YOUR OBJECTIVE: Scan the listing beneath this sentence. Report each line with the word "laitteeseesi".
= Beginning of Section =
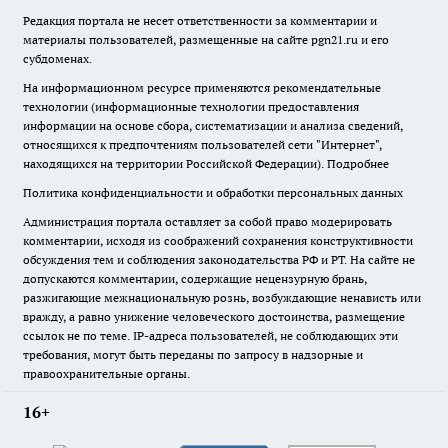
Редакция портала не несет ответственности за комментарии и
материалы пользователей, размещенные на сайте pgn21.ru и его
субдоменах.
На информационном ресурсе применяются рекомендательные
технологии (информационные технологии предоставления
информации на основе сбора, систематизации и анализа сведений,
относящихся к предпочтениям пользователей сети "Интернет",
находящихся на территории Российской Федерации).
Подробнее
Политика конфиденциальности и обработки персональных данных
Администрация портала оставляет за собой право модерировать
комментарии, исходя из соображений сохранения конструктивности
обсуждения тем и соблюдения законодательства РФ и РТ. На сайте не
допускаются комментарии, содержащие нецензурную брань,
разжигающие межнациональную рознь, возбуждающие ненависть или
вражду, а равно унижение человеческого достоинства, размещение
ссылок не по теме. IP-адреса пользователей, не соблюдающих эти
требования, могут быть переданы по запросу в надзорные и
правоохранительные органы.
16+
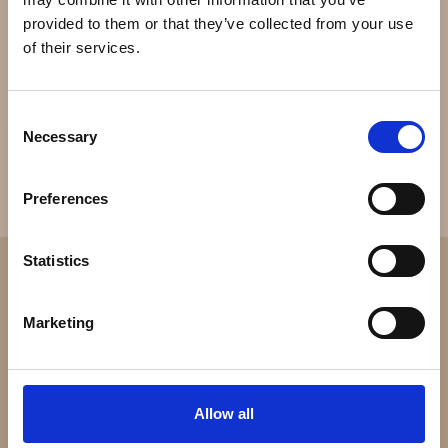
enkeltproducent af luksusure med en produktion af
provided to them or that they’ve collected from your use
omkring 812.000 om året. Den estimerede omsætning i
of their services.
2003 var omkring 3 milliarder $.
Consent
Necessary
Selection
Preferences
Statistics
Marketing
Allow all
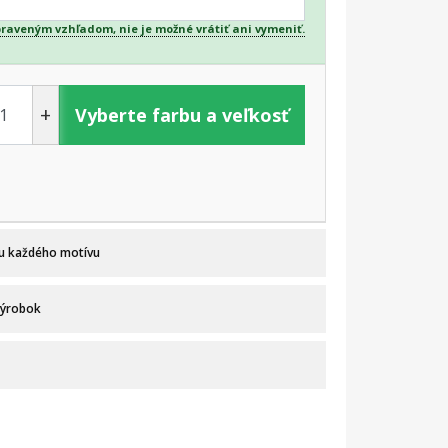
praveným vzhľadom, nie je možné vrátiť ani vymeniť.
+
Vyberte farbu a veľkosť
 u každého motívu
výrobok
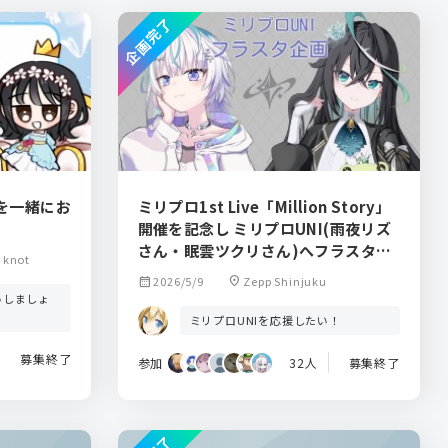
企画完了
を一緒にお
ミリプロ1st Live「Million Story」
開催を記念し ミリプロUNI(雨夜リズ
さん・眠雲ツクリさん)へフラスタを
knot
贈りませんか？
calendar_month
2026/5/9
location_on
Zepp Shinjuku
いしましょ
ミリプロUNIを応援したい！
募集終了
参加
32人
募集終了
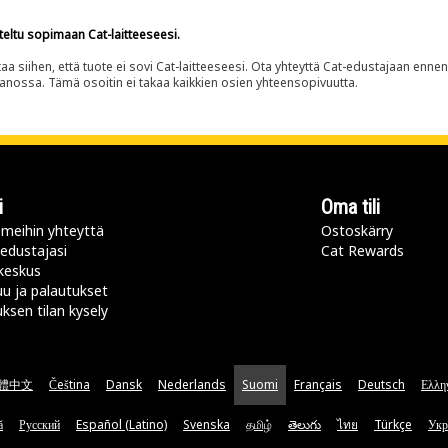
teltu sopimaan Cat-laitteeseesi.
siihen, että tuote ei sovi Cat-laitteeseesi. Ota yhteyttä Cat-edustajaan enne
panossa. Tämä osoitin ei takaa kaikkien osien yhteensopivuutta.
i
Oma tili
meihin yhteyttä
Ostoskärry
 edustajasi
Cat Rewards
keskus
u ja palautukset
uksen tilan kysely
體中文
Čeština
Dansk
Nederlands
Suomi
Français
Deutsch
Ελλη
ă
Русский
Español (Latino)
Svenska
தமிழ்
తెలుగు
ไทย
Türkçe
Укр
= End of Section =
ANSWER BOX:
teltu sopimaan Cat-laitteeseesi.
siihen, että tuote ei sovi Cat-laitteeseesi. Ota yhteyttä Cat-edustajaan enne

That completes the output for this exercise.